It’s the first thing most attendees will see when they get to town for your meeting and the last thing they’ll experience when they leave.
It’s the airport—and it needs to be taken seriously as a part of the site selection process.
Chicagoans know this discussion well, thanks to operating two of the most prominent airports in the country, O’Hare International Airport (the fourth-busiest in the world last year, based on passenger count) and Midway International Airport (which celebrates its 95th anniversary this year). Chicago’s airports welcomed nearly 70 million passengers last year—and in 2019, before the pandemic, it brought in more than 100 million.
Those millions of people deserve more than just a shuttle from point A to point B. Having a good experience is key.

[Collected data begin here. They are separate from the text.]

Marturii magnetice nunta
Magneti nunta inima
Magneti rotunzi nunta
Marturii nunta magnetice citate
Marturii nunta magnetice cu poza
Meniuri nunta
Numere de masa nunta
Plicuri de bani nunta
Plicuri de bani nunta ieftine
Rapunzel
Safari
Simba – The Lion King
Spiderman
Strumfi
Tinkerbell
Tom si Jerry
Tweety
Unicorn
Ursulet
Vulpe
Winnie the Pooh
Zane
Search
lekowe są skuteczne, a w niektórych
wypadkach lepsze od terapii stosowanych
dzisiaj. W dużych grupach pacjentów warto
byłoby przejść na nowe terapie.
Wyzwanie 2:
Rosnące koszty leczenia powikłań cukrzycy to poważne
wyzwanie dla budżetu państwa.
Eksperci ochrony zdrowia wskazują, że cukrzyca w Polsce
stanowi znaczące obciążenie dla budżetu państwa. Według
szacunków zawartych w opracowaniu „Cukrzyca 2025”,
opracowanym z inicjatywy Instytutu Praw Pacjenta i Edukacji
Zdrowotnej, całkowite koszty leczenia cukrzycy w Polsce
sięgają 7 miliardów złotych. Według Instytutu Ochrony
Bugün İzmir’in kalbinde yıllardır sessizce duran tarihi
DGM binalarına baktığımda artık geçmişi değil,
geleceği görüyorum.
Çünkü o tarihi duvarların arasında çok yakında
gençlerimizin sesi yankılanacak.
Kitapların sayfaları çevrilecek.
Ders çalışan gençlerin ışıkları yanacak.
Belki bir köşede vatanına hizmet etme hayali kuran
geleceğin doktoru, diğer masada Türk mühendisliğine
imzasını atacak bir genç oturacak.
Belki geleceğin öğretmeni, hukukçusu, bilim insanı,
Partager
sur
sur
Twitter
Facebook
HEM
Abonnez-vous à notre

“We believe that hospitality begins and ends at the airport,” said Robert Hoxie, chief development officer for the Chicago Department of Aviation, which manages both airports.
With the traveler’s experience in mind, here are a few aviation considerations for determining a host city.
Look for Frequently Updated, Modern Facilities
Ensuring an airport keeps up with the times isn’t as easy as a paint job. It requires lots of investment to meet the needs and expectations of modern travelers. A report from the American Society of Civil Engineers [PDF] states that investing in facilities can be a major factor in flights taking off on time. For large airports such as O’Hare and Midway, the biggest investment needs are in the terminal buildings (46 percent) and terminal access (21 percent).
In Chicago, this is an area where the local, state, and federal governments have invested heavily. At O’Hare, a long-running expansion project that included new runways and air traffic control towers was completed last year, and the next expansion—terminal improvements called O’Hare 21—is already underway.
“We’re really focused on upgrading services and amenities,” Hoxie said. “We’ll be tripling the amount of food, beverage, and retail space in each terminal facility relative to the ones they replace.”